L’ex-directrice exécutive du Centre de la musique canadienne, Elisabeth Bihl, vient de prendre les rênes de l’Association canadienne des éditeurs de musique (CMPA) à la suite du départ de Catharine Saxberg, qui a récemment joint les rangs de la SOCAN à titre de chef des Relations Internationales de la société.

Mme Bihl a abandonné son siège au conseil de la CMPA pour assumer les fonctions de directrice exécutive sur une base intérimaire.

« Elisabeth a autre chose en vue en 2014, mais comme elle avait six mois de disponibilités, elle a accepté volontiers d’occuper ces fonctions temporairement, » explique Jodie Ferneyhough, président de la CMPA.

M. Ferneyhough affirme que le départ de Mme Saxberg a été un « choc » mais avec l’acceptation de Mme Bihl pour la remplacer temporairement, le conseil de la CMPA a résolu de mettre sur pied un comité de transition et de définir clairement ses futurs objectifs avant de penser à remplacer en permanence Mme Saxberg, qui a dirigé l’Association pendant près de neuf ans. 

« Elisabeth pourra nous aider à aller de l’avant jusqu’à ce que nous sachions exactement ce que devrait être la prochaine orientation. » – Jodie Ferneyhough, président de la CMPA

« Catharine a été avec nous pendant tout mon mandat comme président, » dit M. Ferneyhough. « Elle a fait un excellent travail et nous lui souhaitons tout le bien possible à la SOCAN. Nous ne savons pas à l’heure actuelle si notre nouveau directeur ou directrice devrait être un vétéran du milieu, qui comprend parfaitement le lobbying, ou s’il ne devrait pas s’agir d’une personne plus jeune qui apportera une énergie et une orientation différentes à ce travail. »

M. Ferneyhough ajoute que l’Agence canadienne des droits de reproduction musicaux (CMRRA, qui appartient à la CMPA) est aussi en transition après le départ de son président de longue date, David Basskin, et l’ascension de son commandant en second, Caroline Rioux, qui prend la tête de l’organisation.
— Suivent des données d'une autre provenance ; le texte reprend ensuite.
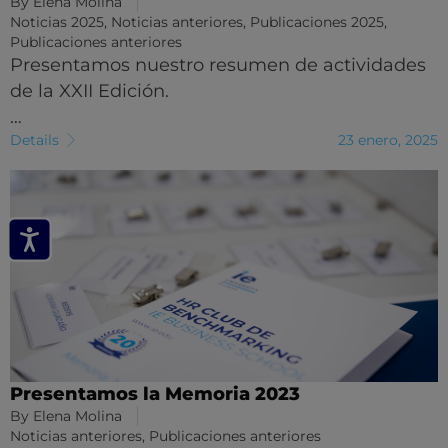
By
Elena Molina
Noticias 2025
,
Noticias anteriores
,
Publicaciones 2025
,
Publicaciones anteriores
Presentamos nuestro resumen de actividades
de la XXII Edición.
…
Details
23 enero, 2025
Presentamos la Memoria 2023
By
Elena Molina
Noticias anteriores
,
Publicaciones anteriores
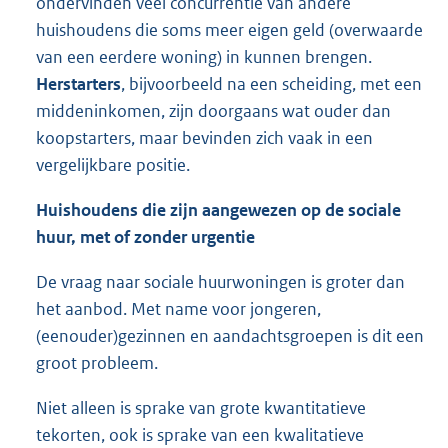
ondervinden veel concurrentie van andere
huishoudens die soms meer eigen geld (overwaarde
van een eerdere woning) in kunnen brengen.
Herstarters
, bijvoorbeeld na een scheiding, met een
middeninkomen, zijn doorgaans wat ouder dan
koopstarters, maar bevinden zich vaak in een
vergelijkbare positie.
Huishoudens die zijn aangewezen op de sociale
huur, met of zonder urgentie
De vraag naar sociale huurwoningen is groter dan
het aanbod. Met name voor jongeren,
(eenouder)gezinnen en aandachtsgroepen is dit een
groot probleem.
Niet alleen is sprake van grote kwantitatieve
tekorten, ook is sprake van een kwalitatieve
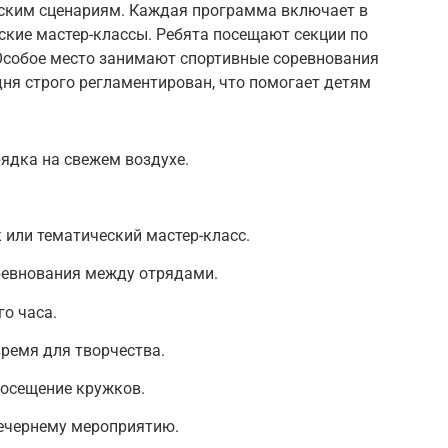
еским сценариям. Каждая программа включает в
ские мастер-классы. Ребята посещают секции по
 Особое место занимают спортивные соревнования
дня строго регламентирован, что помогает детям
рядка на свежем воздухе.
 или тематический мастер-класс.
ревнования между отрядами.
го часа.
время для творчества.
посещение кружков.
вечернему мероприятию.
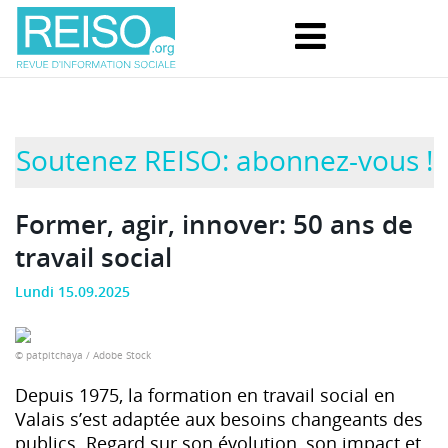
Soutenez REISO: abonnez-vous !
Former, agir, innover: 50 ans de
travail social
Lundi 15.09.2025
© patpitchaya / Adobe Stock
Depuis 1975, la formation en travail social en
Valais s’est adaptée aux besoins changeants des
publics. Regard sur son évolution, son impact et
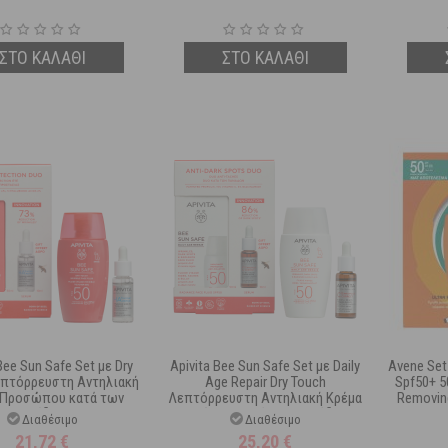
ΣΤΟ ΚΑΛΑΘΙ
ΣΤΟ ΚΑΛΑΘΙ
Bee Sun Safe Set με Dry
Apivita Bee Sun Safe Set με Daily
Avene Set 
επτόρρευστη Αντηλιακή
Age Repair Dry Touch
Spf50+ 5
 Προσώπου κατά των
Λεπτόρρευστη Αντηλιακή Κρέμα
Removing
& Ρυτίδων Spf50 50 ml
Προσώπου κατά των Πανάδων &
Διαθέσιμο
Διαθέσιμο
A5 Honey Repair Serum
Ρυτίδων Spf50 50 ml & Δώρο C15
21,72
€
25,20
€
Ορ...
Prop...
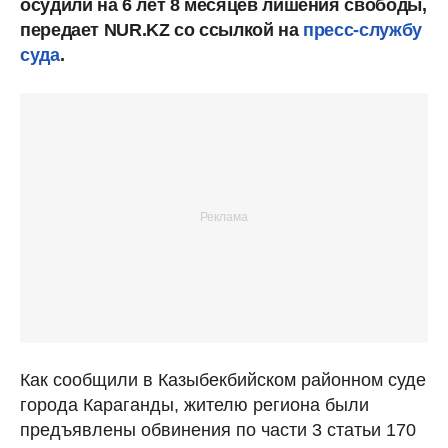
осудили на 6 лет 8 месяцев лишения свободы,
передает NUR.KZ со ссылкой на
пресс-службу
суда
.
Как сообщили в Казыбекбийском районном суде
города Караганды, жителю региона были
предъявлены обвинения по части 3 статьи 170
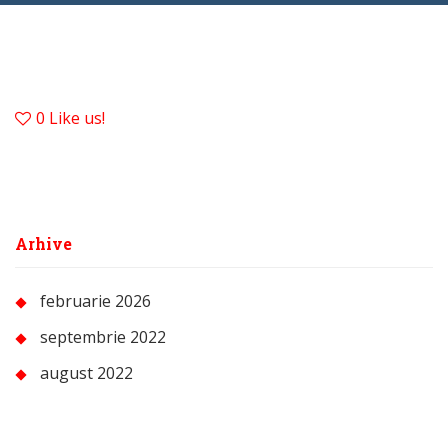
0
Like us!
Arhive
februarie 2026
septembrie 2022
august 2022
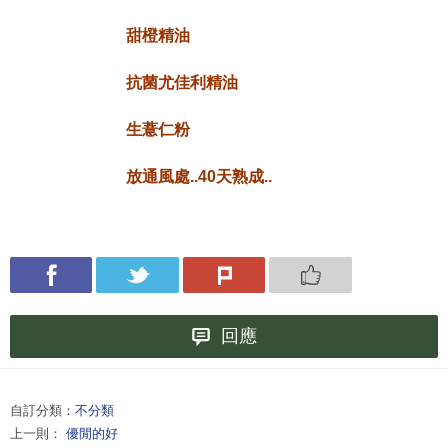
甜橙精油
抗菌尤佳利精油
生薏仁粉
放通風處..40天熟成..
回應
自訂分類：
不分類
上一則：
優閒的好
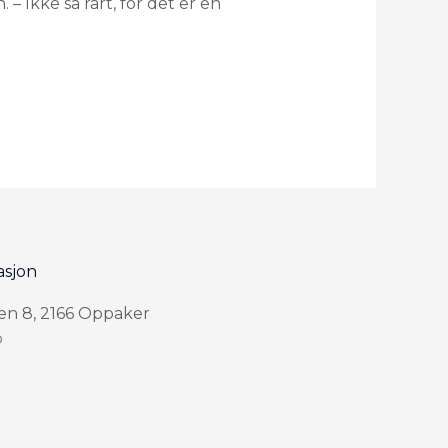
– Ikke så rart, for det er en
asjon
en 8, 2166 Oppaker
o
Avec de si nombreux changements en si peu de temps, M. Ferneyhough affirme que lui et ses directeurs remercient cette occasion de « reprendre notre souffle afin de trouver la bonne personne. »
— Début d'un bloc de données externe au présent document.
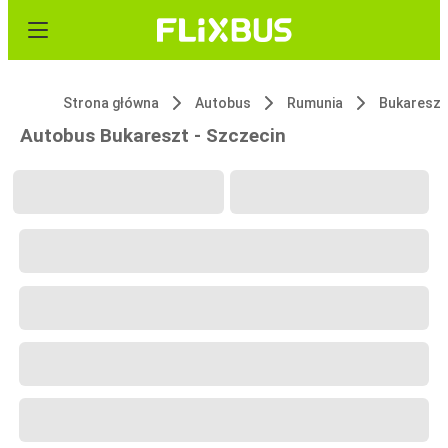
Strona główna
Autobus
Rumunia
Bukareszt
Autobus Bukareszt - Szczecin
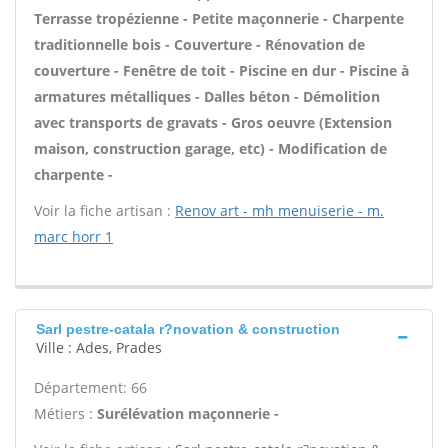
Terrasse tropézienne - Petite maçonnerie - Charpente
traditionnelle bois - Couverture - Rénovation de
couverture - Fenêtre de toit - Piscine en dur - Piscine à
armatures métalliques - Dalles béton - Démolition
avec transports de gravats - Gros oeuvre (Extension
maison, construction garage, etc) - Modification de
charpente -
Voir la fiche artisan :
Renov art - mh menuiserie - m.
marc horr 1
Sarl pestre-catala r?novation & construction
Ville : Ades, Prades
Département: 66
Métiers :
Surélévation maçonnerie -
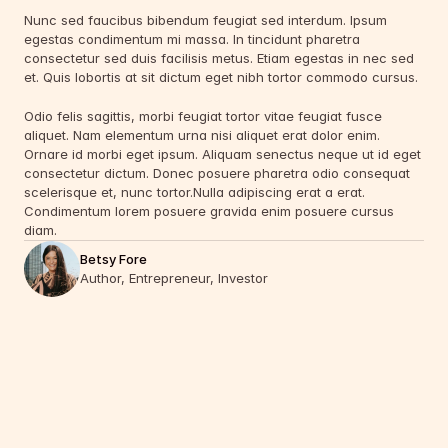
Nunc sed faucibus bibendum feugiat sed interdum. Ipsum 
egestas condimentum mi massa. In tincidunt pharetra 
consectetur sed duis facilisis metus. Etiam egestas in nec sed 
et. Quis lobortis at sit dictum eget nibh tortor commodo cursus.
Odio felis sagittis, morbi feugiat tortor vitae feugiat fusce 
aliquet. Nam elementum urna nisi aliquet erat dolor enim. 
Ornare id morbi eget ipsum. Aliquam senectus neque ut id eget 
consectetur dictum. Donec posuere pharetra odio consequat 
scelerisque et, nunc tortor.Nulla adipiscing erat a erat. 
Condimentum lorem posuere gravida enim posuere cursus 
diam.
Betsy Fore
Author, Entrepreneur, Investor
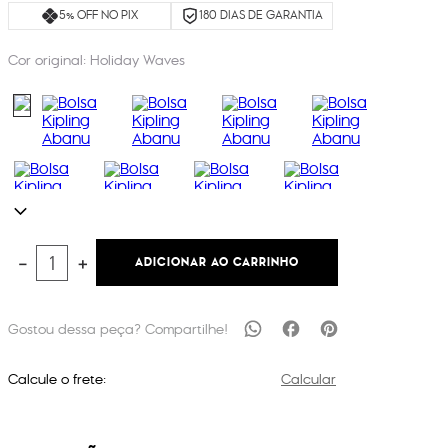
5% OFF NO PIX
180 DIAS DE GARANTIA
Cor original:
Holiday Waves
ADICIONAR AO CARRINHO
－
＋
Calcule o frete:
Calcular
Pour l’heure actuelle, M. Ferneyhough dit que Mme Bihl « est la candidate parfaite parce qu’elle est déjà dans notre cercle, qu’elle a été directrice exécutive et sait comment travailler avec un conseil d’administration. Elle est ainsi bien placée pour poursuivre le travail entrepris. Il n’y a pas beaucoup de lobbying à faire actuellement mais il y a des tonnes de travail qui exigent notre attention et Elisabeth pourra nous aider à aller de l’avant et à ouvrir des portes jusqu’à ce que nous sachions exactement ce que devrait être la prochaine orientation de la CMPA. »

Vers la fin de l’an dernier, Mme Bihl a annoncé qu’elle quittait le Centre de musique canadienne après y avoir consacré 14 ans. Elle a notamment modernisé l’organisation, supervisé la numérisation de la bibliothèque de musique, mené une vaste campagne de financement et dirigé une importante rénovation du siège social national du Centre, qui fait parti du patrimoine historique du centre-ville de Toronto.

« C’est ce que l’on appelle partir sur une bonne note, » dit Mme Bihl en riant. « Nous avons aussi mis au point un plan stratégique afin que le Centre soit prêt à affronter l’avenir. Il était temps pour moi de trouver un nouveau terrain de jeu. »

Mme Bihl a accepté d’accompagner l’expansion de l’International Resource Centre for Performing Artists, fondé par l’ancienne directrice artistique Ann Summers, mais pour le moment, son engagement est envers la CMPA.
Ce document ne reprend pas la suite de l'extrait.